In some cases where baby is gaining less than desired but isn't critical, supplementation may still be suggested - depending upon how long the problem has been ongoing and whether mums supply has suffered from baby not taking enough milk (this is the cue mum's body uses to know how much to produce) the individual situation the best course of action varies. For some it may be that whatever was causing the issue is easily resolved and so very frequent feeding for a few days to give supply a boost and transfer lots of milk is enough. For other mums expressing and giving a supplement may be needed - perhaps doing so every couple of hours during the day to provide a supplement before bed. If using a breastmilk substitute it is just as important not to over supplement! Giving a top up too big will result in baby feeding less frequently, again reducing supply further - your health professional should be able to help, if not contact a breastfeeding counsellor, group or lactation consultant.
Other things to consider:
Scales: Time, clothing, scales and floor surface can all make a big difference. If a clinical weight is required due to concern over growth digital scales that are regularly calibrated are essential. Always weigh the baby on the same scales.
If supply is low, consider a galactagogue to increase milk supply ie: fenugreek, fennel or domperidone
Diet: is mum eating and drinking enough? Some studies have linked consuming less than around 1700 calories per day with reduced supply. This seems to be particularly the case if calorie intake dips significantly from the norm. You can read more here.
Does baby sick up a lot? Could he have reflux?
If baby isn't interested in extra feeding, try something different – maybe feed lying down or in the bath.
Is baby feeding enough at night? Night feeds are very important for maintaining and increasing supply.

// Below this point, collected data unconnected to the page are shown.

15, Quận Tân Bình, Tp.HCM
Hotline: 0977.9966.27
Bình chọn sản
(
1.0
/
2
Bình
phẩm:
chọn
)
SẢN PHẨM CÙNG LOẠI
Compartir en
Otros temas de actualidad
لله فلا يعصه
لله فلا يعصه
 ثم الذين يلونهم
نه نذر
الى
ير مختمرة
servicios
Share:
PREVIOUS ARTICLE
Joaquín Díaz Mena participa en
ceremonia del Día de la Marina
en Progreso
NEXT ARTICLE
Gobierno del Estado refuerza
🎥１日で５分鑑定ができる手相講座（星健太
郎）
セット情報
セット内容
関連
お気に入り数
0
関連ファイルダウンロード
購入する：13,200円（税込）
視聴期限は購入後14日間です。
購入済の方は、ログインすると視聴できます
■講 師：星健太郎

If a breast pump is required to boost supply, a hospital grade double breast pump is more effective than an ordinary hand pump. You can hire pumps from:
http://www.ardomums.co.uk/shop/purchase/Hospital-Grade-Dual-Electric-Breast-Pump-for-Hire
http://www.nct.org.uk/shop/hire-services/breast-pump-hire
Sometimes your health visitor or midwife may be able to arrange for you to borrow one from your local hospital, or alternatively contact your local La Leche League, NCT or Association of Breastfeeding Mothers counsellor to enquire about pump hire.

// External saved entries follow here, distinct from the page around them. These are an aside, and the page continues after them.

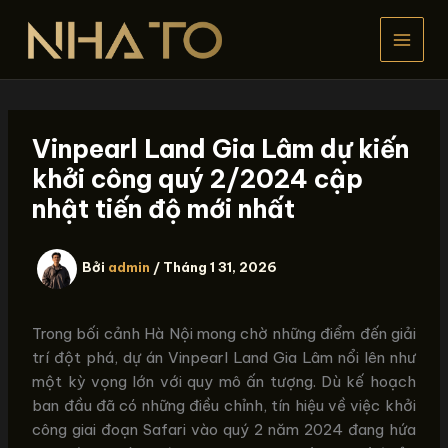
Nhảy
tới
nội
dung
Vinpearl Land Gia Lâm dự kiến
khởi công quý 2/2024 cập
nhật tiến độ mới nhất
Bởi
admin
/
Tháng 1 31, 2026
Trong bối cảnh Hà Nội mong chờ những điểm đến giải
trí đột phá, dự án Vinpearl Land Gia Lâm nổi lên như
một kỳ vọng lớn với quy mô ấn tượng. Dù kế hoạch
ban đầu đã có những điều chỉnh, tín hiệu về việc khởi
công giai đoạn Safari vào quý 2 năm 2024 đang hứa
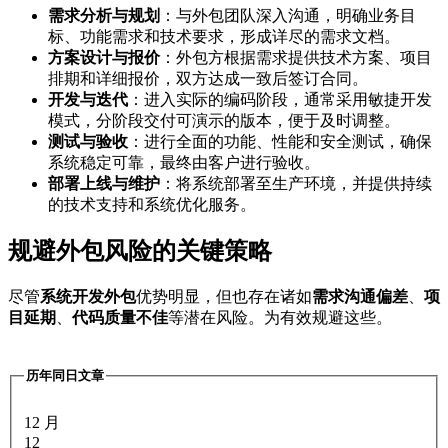
需求分析与规划
：与外包团队深入沟通，明确业务目
标、功能需求和技术要求，形成详尽的需求文档。
方案设计与报价
：外包方根据需求提供技术方案、项目
排期和详细报价，双方达成一致后签订合同。
开发与迭代
：进入实际的编码阶段，通常采用敏捷开发
模式，分阶段交付可演示的版本，便于及时调整。
测试与验收
：进行全面的功能、性能和安全测试，确保
系统稳定可靠，最终由客户进行验收。
部署上线与维护
：将系统部署至生产环境，并提供持续
的技术支持和系统优化服务。
规避外包风险的关键策略
尽管
系统开发外包
优势明显，但也存在诸如
需求沟通偏差
、
项
目延期
、
代码质量不佳
等潜在风险。为有效规避这些。
历年同日文章
12 月
12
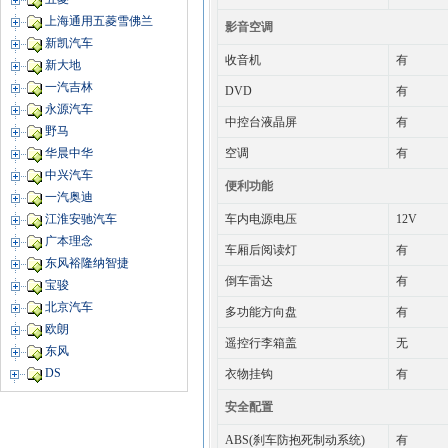
上海通用五菱雪佛兰
影音空调
新凯汽车
收音机
有
新大地
一汽吉林
DVD
有
永源汽车
中控台液晶屏
有
野马
空调
有
华晨中华
中兴汽车
便利功能
一汽奥迪
车内电源电压
12V
江淮安驰汽车
广本理念
车厢后阅读灯
有
东风裕隆纳智捷
倒车雷达
有
宝骏
北京汽车
多功能方向盘
有
欧朗
遥控行李箱盖
无
东风
DS
衣物挂钩
有
安全配置
ABS(刹车防抱死制动系统)
有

Did the baby have a very difficult birth? perhaps long or resulting in intervention or csection. Some mums are also surprised to hear a very fast birth can also impact with both potentially resulting in a disorganised suck. If so exploring cranial osteopathy can often have amazing results.

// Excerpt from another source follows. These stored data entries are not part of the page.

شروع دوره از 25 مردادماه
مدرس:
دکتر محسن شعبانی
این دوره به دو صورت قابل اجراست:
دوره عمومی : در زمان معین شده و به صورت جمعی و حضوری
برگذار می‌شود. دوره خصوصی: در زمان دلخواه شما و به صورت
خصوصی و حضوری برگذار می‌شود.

Has tongue tie been ruled out?
Remember:
Breastfeeding is about protecting your baby from allergies, illness, obesity, diabetes, childhood cancers, SIDS and normal oral and dental formation. It also protects mums from various cancers and osteoporosis. Formula feeding is about putting on weight and that’s it.
Note:
For some reason, many health professionals still insist on placing baby in the "stranded beetle" position, or half on one side. Whilst this suits an older infant, with a newborn the result is often as seen in this photo! Consider placing your baby prone, as per the image at the top of the page. You can also place a blanket on the scales, zero them and then wrap your baby snugly in that blanket for weighing. If the house is cold, warming the blanket may ease the transition further for those that are premature, or more sensitive to undressing and handling.